The classical signs of Cushing’s Disease in horses (pituitary pars intermedia dysfunction/PPID) of poor topline, sagging belly and long curly coat that fails to shed are only evident fairly late in the condition. If your horse is in his teens there are changes you need to know could be linked to early PPID.
The unexplained appearance of new issues in a teenage horse may be signs of early PPID
A sharp increase (doubling is common) in water consumption and urine production mid August or September is a common sign. This correlates with the normal seasonal increase in ACTH hormone which is exaggerated in early PPID horses. It is often mistakenly assumed to be related to hot weather. There will also be a proportionate increase in urine production, which you would not see if the horse was drinking more because of fluid loss in sweat.
The development of regional fat accumulation in the hollows above the eyes, along the crest, withers, rump, tail base or chest wall is a marker of insulin resistance rather than PPID but if this appears for the first time when the horse is in his/her teens early PPID should be suspected as a cause. If loss of topline definition or muscle bulk in general is also occurring this further increases the index of suspicion.
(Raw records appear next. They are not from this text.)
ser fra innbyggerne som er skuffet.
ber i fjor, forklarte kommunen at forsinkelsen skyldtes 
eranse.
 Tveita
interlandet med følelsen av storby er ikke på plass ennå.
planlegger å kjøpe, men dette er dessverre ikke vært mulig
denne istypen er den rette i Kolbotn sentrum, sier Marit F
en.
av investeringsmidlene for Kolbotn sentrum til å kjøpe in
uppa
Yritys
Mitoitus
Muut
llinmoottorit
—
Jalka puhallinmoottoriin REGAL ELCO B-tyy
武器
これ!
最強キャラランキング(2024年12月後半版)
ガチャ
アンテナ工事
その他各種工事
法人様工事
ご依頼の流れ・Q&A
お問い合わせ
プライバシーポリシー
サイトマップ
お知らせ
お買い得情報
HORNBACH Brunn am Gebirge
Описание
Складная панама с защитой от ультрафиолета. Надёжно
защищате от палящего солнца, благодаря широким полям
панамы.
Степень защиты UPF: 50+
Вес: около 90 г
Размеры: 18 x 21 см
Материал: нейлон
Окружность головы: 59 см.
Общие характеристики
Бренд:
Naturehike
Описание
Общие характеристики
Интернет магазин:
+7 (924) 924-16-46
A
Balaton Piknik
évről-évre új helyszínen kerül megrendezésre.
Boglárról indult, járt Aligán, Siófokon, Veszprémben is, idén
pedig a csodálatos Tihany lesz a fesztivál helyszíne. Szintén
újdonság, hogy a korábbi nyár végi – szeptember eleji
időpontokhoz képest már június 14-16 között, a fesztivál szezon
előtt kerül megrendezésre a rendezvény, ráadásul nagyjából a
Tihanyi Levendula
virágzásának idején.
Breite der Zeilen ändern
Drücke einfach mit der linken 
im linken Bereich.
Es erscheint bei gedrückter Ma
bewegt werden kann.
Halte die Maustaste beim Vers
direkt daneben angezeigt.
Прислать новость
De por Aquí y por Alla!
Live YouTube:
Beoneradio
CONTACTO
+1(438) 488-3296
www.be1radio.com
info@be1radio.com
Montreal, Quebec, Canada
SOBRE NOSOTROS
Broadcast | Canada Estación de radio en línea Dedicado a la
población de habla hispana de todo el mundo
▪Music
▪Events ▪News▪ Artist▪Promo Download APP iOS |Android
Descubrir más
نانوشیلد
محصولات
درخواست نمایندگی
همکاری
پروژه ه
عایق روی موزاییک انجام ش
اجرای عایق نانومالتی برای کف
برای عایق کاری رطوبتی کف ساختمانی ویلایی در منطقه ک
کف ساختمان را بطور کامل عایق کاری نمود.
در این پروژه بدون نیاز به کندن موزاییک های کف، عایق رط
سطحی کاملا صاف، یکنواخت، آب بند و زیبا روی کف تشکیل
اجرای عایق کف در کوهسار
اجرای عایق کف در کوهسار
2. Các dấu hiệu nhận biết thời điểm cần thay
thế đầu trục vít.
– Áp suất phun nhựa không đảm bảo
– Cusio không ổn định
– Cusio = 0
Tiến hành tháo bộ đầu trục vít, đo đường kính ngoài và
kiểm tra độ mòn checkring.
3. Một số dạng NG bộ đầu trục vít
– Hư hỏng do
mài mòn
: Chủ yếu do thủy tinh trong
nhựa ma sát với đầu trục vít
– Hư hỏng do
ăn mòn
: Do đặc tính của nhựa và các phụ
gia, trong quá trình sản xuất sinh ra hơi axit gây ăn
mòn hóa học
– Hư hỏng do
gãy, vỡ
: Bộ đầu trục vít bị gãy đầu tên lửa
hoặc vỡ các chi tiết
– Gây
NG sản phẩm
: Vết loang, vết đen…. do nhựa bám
Tendon or suspensory “breakdowns” unexplained by a known accident or heavy exercise can also be a sign of early PPID. Elevated levels of cortisol are catabolic, interfering with the building, maintenance and repair of all protein tissues, including the proteins of connective tissue like tendon and ligament. Hofberger et al 2015 examined suspensory ligaments from horses with PPID compared to non-PPID aged horses and found clear abnormalities similar to those seen with DSLD (degenerative suspensory ligament desmitis) in Peruvian Pasos. Grubbs et al presenting at the 2017 Equine Endocrinology Group conference also found that 39% of sport horses over the age of 10 with suspensory desmitis tested positive for PPID.
An even more devastating manifestation of early PPID can be fall laminitis. This often occurs with no dietary change or other obvious precipitation, in animals on pasture or not. The horse may or may not have a prior diagnosis of insulin resistance. It is caused by the sudden and dramatic rise in ACTH which occurs seasonally and the IR it causes. Levels actually start their rise after the Summer Solstice but show a sharper rise beginning late August and peaking end of September.
If you suspect your horse may have early PPID, testing is fairly simple. A baseline (endogenous) ACTH hormone is best tested during the seasonal rise as levels may be within normal other times of the year. These horses are good candidates for a TRH stimulation test if done outside the time of the seasonal rise. TRH causes a significantly greater rise in ACTH in PPID horses than normal horses. Blood will be drawn before giving TRH and 10 minutes after.
The sooner the disease is diagnosed the easier it is to treat. Pergolide mesylate is highly effective in most horses and hopefully soon even horses continuing to compete can be treated. In July of this year, the USEF Board of Directors approved a panel to study the controlled use of pergolide mesylate in horses competing in sanctioned events.